Former Deputy Finance Minister under the erstwhile Mahama administration, Cassiel Ato Baah Forson has debunk claims that the past National Democratic Congress (NDC) government left behind a ‘very bad economy’ with debt to GDP rate hovering around 72 percent.
According to Cassiel Ato Forson, the NDC left behind a very robust economy insisting that if the current New Patriotic Party (NPP) administration “continuous from where the NDC left, the suffering of many Ghanaians would soon be a thing of the past.”
The Member of Parliament for Ajumako Enyan Essiam constituency in the Central Region was reacting to comments made by newly appointed Senior Minister designate, Yaw Osafo Marfo, who is reported to have said that the NDC left behind an economy that is ‘’seriously bleeding’’.
Yaw Osafo Marfo, speaking to journalists shortly after his nomination by president Nana Akuffo Addo Tuesday, indicated that economic figures inherited from the previous Mahama government are not encouraging stressing that the country was “heavily indebted but not poor.”
Mr. Osafo Marfo who was Minister of Finance in the Kufuor regime, said Ghana’s budget deficit is at a worrying rate of 8% higher than the 5% expected under the IMF agreement.
However, speaking on the GOLD POWER DRIVE Wednesday, Ato Forson, advised the Nana Akufo-Addo government to desist from painting a gloomy picture about Ghana’s economy.

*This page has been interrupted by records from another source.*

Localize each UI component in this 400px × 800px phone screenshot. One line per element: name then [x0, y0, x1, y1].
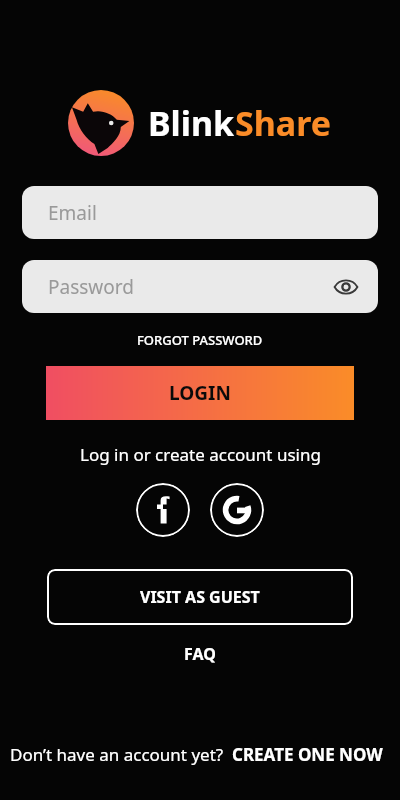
button[interactable]: Sign in with Google [210, 483, 264, 537]
button[interactable]: Password [22, 260, 378, 313]
staticText: Blink [148, 100, 235, 146]
staticText: Password [48, 274, 134, 300]
button[interactable]: CREATE ONE NOW [232, 743, 383, 766]
button[interactable]: Sign in with Facebook [136, 483, 190, 537]
staticText: Share [235, 100, 332, 146]
staticText: Don’t have an account yet? [10, 743, 224, 766]
button[interactable]: FAQ [174, 641, 226, 667]
staticText: FORGOT PASSWORD [137, 331, 263, 349]
staticText: CREATE ONE NOW [232, 743, 383, 766]
staticText: Log in or create account using [80, 443, 321, 466]
staticText: Email [48, 200, 97, 226]
staticText: VISIT AS GUEST [140, 586, 260, 608]
button[interactable]: VISIT AS GUEST [47, 569, 353, 625]
staticText: LOGIN [169, 380, 231, 406]
staticText: FAQ [184, 643, 216, 665]
button[interactable]: Show password [332, 273, 360, 301]
button[interactable]: LOGIN [46, 366, 354, 420]
button[interactable]: Email [22, 186, 378, 239]
button[interactable]: FORGOT PASSWORD [129, 329, 271, 351]
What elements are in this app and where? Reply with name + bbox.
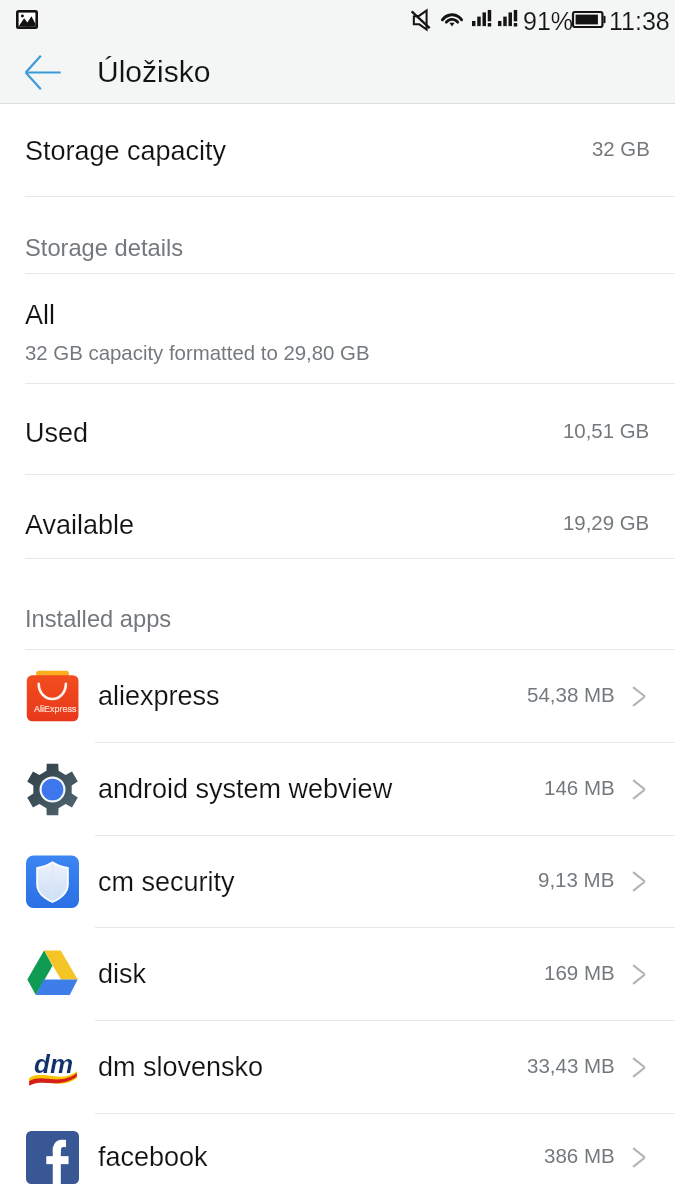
button[interactable]: Back xyxy=(8,41,76,104)
staticText: AliExpress xyxy=(34,704,77,714)
staticText: 33,43 MB xyxy=(527,1054,615,1077)
staticText: All xyxy=(25,300,56,330)
button[interactable]: AliExpress xyxy=(0,650,675,742)
staticText: facebook xyxy=(98,1142,208,1172)
staticText: dm slovensko xyxy=(98,1052,264,1082)
button[interactable]: Used xyxy=(0,384,675,474)
button[interactable]: Available xyxy=(0,475,675,558)
staticText: Úložisko xyxy=(97,55,211,89)
staticText: cm security xyxy=(98,867,235,897)
staticText: 169 MB xyxy=(544,961,615,984)
button[interactable]: Storage capacity xyxy=(0,104,675,196)
staticText: 11:38 xyxy=(609,7,670,35)
staticText: 146 MB xyxy=(544,776,615,799)
staticText: 91% xyxy=(523,7,574,35)
staticText: Storage details xyxy=(25,235,184,261)
staticText: Installed apps xyxy=(25,606,172,632)
button[interactable]: All xyxy=(0,274,675,383)
staticText: dm xyxy=(34,1049,73,1078)
staticText: disk xyxy=(98,959,147,989)
staticText: 19,29 GB xyxy=(563,512,650,535)
button[interactable]: dm xyxy=(0,1021,675,1113)
staticText: 32 GB xyxy=(592,138,650,161)
staticText: Available xyxy=(25,510,135,540)
button[interactable]: cm security xyxy=(0,836,675,927)
staticText: Storage capacity xyxy=(25,136,227,166)
staticText: Used xyxy=(25,418,89,448)
staticText: 54,38 MB xyxy=(527,683,615,706)
staticText: 32 GB capacity formatted to 29,80 GB xyxy=(25,342,370,365)
staticText: aliexpress xyxy=(98,681,220,711)
staticText: 10,51 GB xyxy=(563,420,650,443)
staticText: 386 MB xyxy=(544,1144,615,1167)
button[interactable]: disk xyxy=(0,928,675,1020)
button[interactable]: facebook xyxy=(0,1114,675,1200)
staticText: android system webview xyxy=(98,774,393,804)
staticText: 9,13 MB xyxy=(538,868,615,891)
button[interactable]: android system webview xyxy=(0,743,675,835)
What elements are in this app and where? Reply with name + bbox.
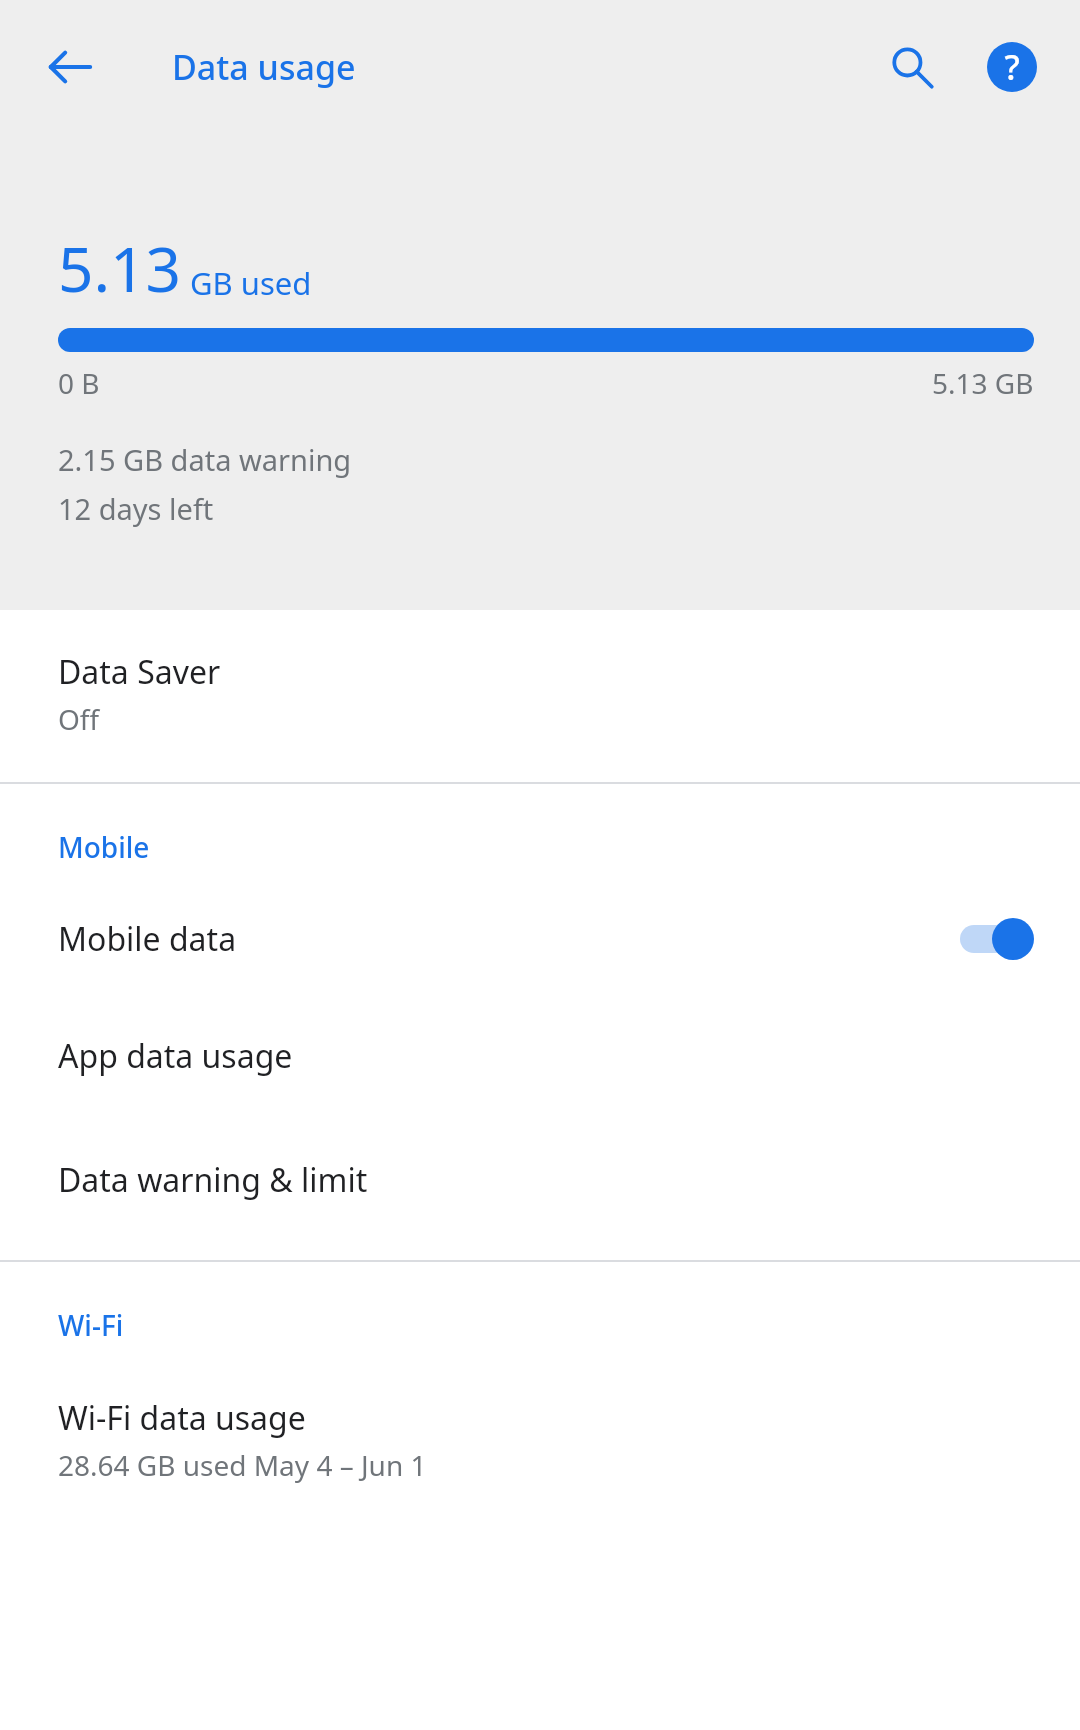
button[interactable]: Search bbox=[866, 21, 958, 113]
staticText: Mobile bbox=[58, 828, 150, 866]
staticText: Wi-Fi data usage bbox=[58, 1396, 306, 1440]
staticText: Data usage bbox=[172, 44, 356, 90]
button[interactable]: Help bbox=[966, 21, 1058, 113]
staticText: 2.15 GB data warning bbox=[58, 440, 352, 479]
button[interactable]: Mobile data bbox=[0, 884, 1080, 994]
staticText: Data Saver bbox=[58, 650, 221, 694]
staticText: 5.13 GB bbox=[932, 364, 1034, 402]
staticText: 12 days left bbox=[58, 489, 214, 528]
button[interactable]: Data Saver bbox=[0, 610, 1080, 782]
staticText: Mobile data bbox=[58, 917, 958, 961]
staticText: Wi-Fi bbox=[58, 1306, 124, 1344]
staticText: App data usage bbox=[58, 1034, 293, 1078]
button[interactable]: Wi-Fi data usage bbox=[0, 1362, 1080, 1518]
staticText: 28.64 GB used May 4 – Jun 1 bbox=[58, 1446, 427, 1484]
staticText: ? bbox=[1004, 44, 1020, 90]
staticText: Off bbox=[58, 700, 100, 738]
button[interactable]: App data usage bbox=[0, 994, 1080, 1118]
staticText: 5.13 bbox=[58, 226, 182, 310]
staticText: 0 B bbox=[58, 364, 100, 402]
staticText: Data warning & limit bbox=[58, 1158, 368, 1202]
staticText: GB used bbox=[190, 262, 312, 304]
button[interactable]: Back bbox=[26, 23, 114, 111]
button[interactable]: Data warning & limit bbox=[0, 1118, 1080, 1242]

He said when former president John Mahama took over in the year 2013, the treasury bill rate for instance was about 24 percent adding that he exited power with the rate below 16 percent.
On the issue of debt to GDP for the year ending 2016, Mr. Ato Forson, noted that the statistical service is yet to come out with the final nominal GDP rate therefore the NPP’s conclusion that the debt to GDP IS 72 percent was misleading.
‘’As we speak now nobody knows how we ended the year 2016 because the numbers we have now may be provisional so it would be misleading for anybody to conclude that the NDC left behind a bleeding economy,” Cassiel Ato Baah Forson said on Radio Gold.
He further counseled the NPP to stop politicizing the country’s economy since the electioneering period is over and it is time to look for solutions to fix challenges bedeviling the country.